What is Your Distraction of Choice?Nov 27, 2023
The series of posts continues with the third common theme from 160 practitioners in high-performance sport. It's the challenging topic of being emotionally unskilled that is insidious, and yet deeply destructive.
A lead strength & conditioning coach told me:
"I don't know because I’m not a specialist but I’d certainly say in hindsight I was displaying all the signs of burnout and depression. I wasn't able to see it though. There were some days where I just didn't want to get out of bed. And that's a classic sign of depression. I also started to rely more heavily on alcohol to switch off and to help me sleep and stuff like that. And it was just, you could just see, and of course I lived on my own. No one could point it out."
Understanding Emotionally Unskilled
This does not mean anyone is stupid or doing something wrong. And this certainly goes far beyond just the boundaries of performance sport.
Many practitioners I've spoken to find it hard to be alone with their thoughts, and they have become masters at unconsciously numbing themselves instead.
Do any of these resonate with you:
- Regularly work when you get home at night
- Over-train under the disguise of "performance" training
- Regularly drink alcohol after work to take "edge" off the day
- Binge-watch Netflix night after night without connecting with your partner
- Spend hours on dating apps
- Go on multiple dates for one-night stands
- Use any type of substance to "get away" from discomfort
(NB: When done in an intentional and supported way, I believe certain substances can be used as a deep inquiry into understanding ourselves as part of our healing journey. The research in this space is fascinating. Check out the latest research here)
I used most of the above to numb myself at times in my past.
These traits of distraction are down to an inability to feel or express what is actually going on inside.
This is most often down to many coaches not feeling safe to express their concerns for fear of the perception of others e.g. sign of weakness, incompetence, repressed male traits in our Western culture with a classic one being "suck it up."
A further quote from a head of sport science:
“From the outside looking in I'm very successful at my job. But I don't have any hobbies or areas of interest away from watching my athletes play. I don't have anything outside of my work that inspires me, it's hard because when I finish work I think what do I do when I get home... if I don't work I think too much and then I get lonely.”
Our personal sides are rarely discussed within our professional roles in elite sport. But whether we like it or not, they sit just below the surface and inform our every thought, feeling & action.
A final quote from a high-performance manager:
"I am very successful in my career and financially but I don't feel the happiness I expected, I have complained a great deal about my working conditions but have come to the realisation that maybe my problems are not my work - but within myself."
For me, this caused significant problems in my personal and professional life until I turned my attention to self-growth.
What is Self-Growth to You?
- Have you ever thought about your own self-growth away from technical skills?
This recent paper highlights the need for self-growth to optimise high-performance environments.
I know the self-growth process now as the "Practitioner Needs Analysis."
You have most likely done many variations of this with the athletes and sports you've worked with over the years.

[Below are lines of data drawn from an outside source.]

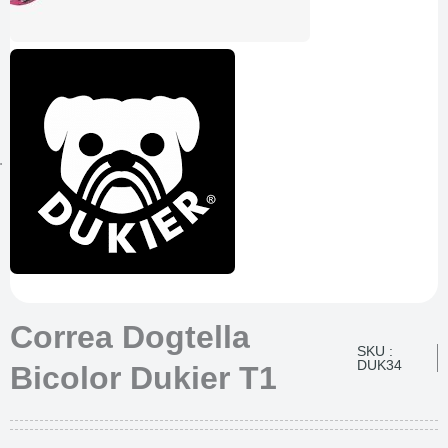
Correa Dogtella
SKU :
DUK34
Bicolor Dukier T1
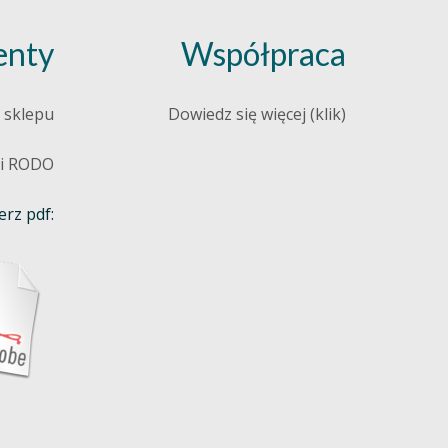
nty
Współpraca
 sklepu
Dowiedz się więcej (klik)
 i RODO
rz pdf:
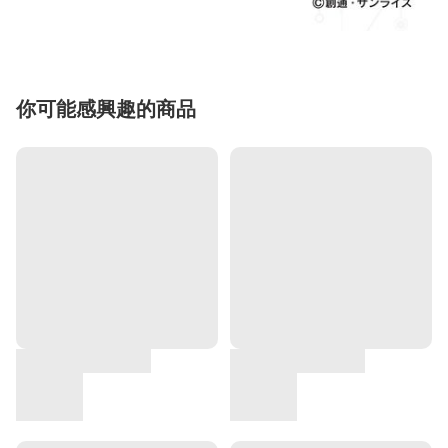
你可能感興趣的商品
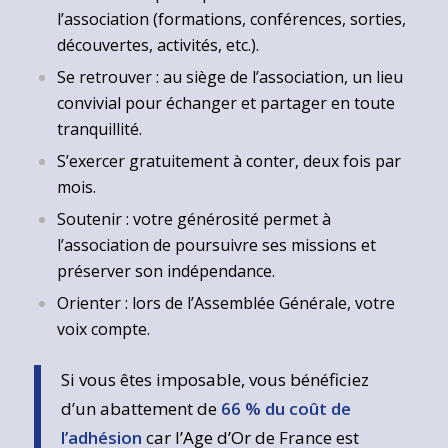
l’association (formations, conférences, sorties,
découvertes, activités, etc.).
Se retrouver : au siège de l’association, un lieu
convivial pour échanger et partager en toute
tranquillité.
S’exercer gratuitement à conter, deux fois par
mois.
Soutenir : votre générosité permet à
l’association de poursuivre ses missions et
préserver son indépendance.
Orienter : lors de l’Assemblée Générale, votre
voix compte.
Si vous êtes imposable, vous bénéficiez
d’un abattement de
66 % du coût de
l’adhésion
car l’Age d’Or de France est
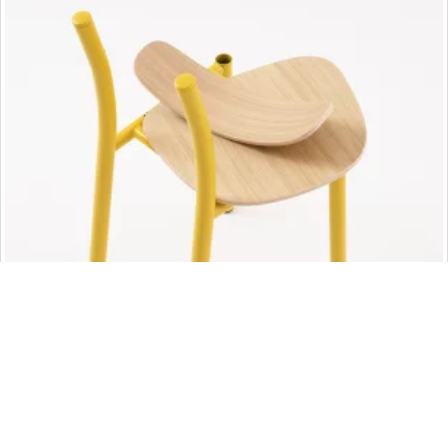
Lotti, la silla reparable que devuelve valor a uno de los
objetos más cotidianos del mundo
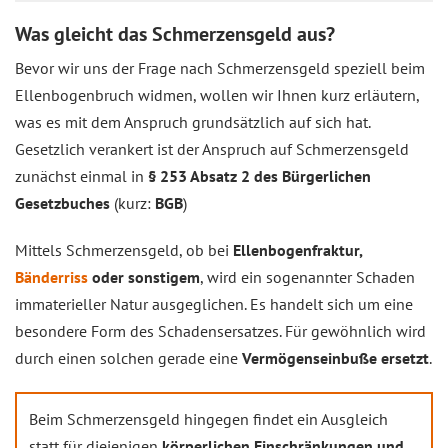
Was gleicht das Schmerzensgeld aus?
Bevor wir uns der Frage nach Schmerzensgeld speziell beim
Ellenbogenbruch widmen, wollen wir Ihnen kurz erläutern,
was es mit dem Anspruch grundsätzlich auf sich hat.
Gesetzlich verankert ist der Anspruch auf Schmerzensgeld
zunächst einmal in
§ 253 Absatz 2 des Bürgerlichen
Gesetzbuches
(kurz:
BGB
)
Mittels Schmerzensgeld, ob bei
Ellenbogenfraktur,
Bänderriss
oder sonstigem
, wird ein sogenannter Schaden
immaterieller Natur ausgeglichen. Es handelt sich um eine
besondere Form des Schadensersatzes. Für gewöhnlich wird
durch einen solchen gerade eine
Vermögenseinbuße ersetzt
.
Beim Schmerzensgeld hingegen findet ein Ausgleich
statt für diejenigen
körperlichen Einschränkungen und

- Have you ever turned this process in on yourself?
Doing so allows you to identify what qualities are most important for you to show up in your role, career and life in your fullest expression.
It also provides an inner analysis that highlights the components of your life, giving you clarity on what is blocking you, how it's blocking you and what you need to do to release those blocks.
This helps you to tailor your goals and actions away from potential burnout, divorce or illness, and instead towards one where you thrive as a practitioner and in your home life.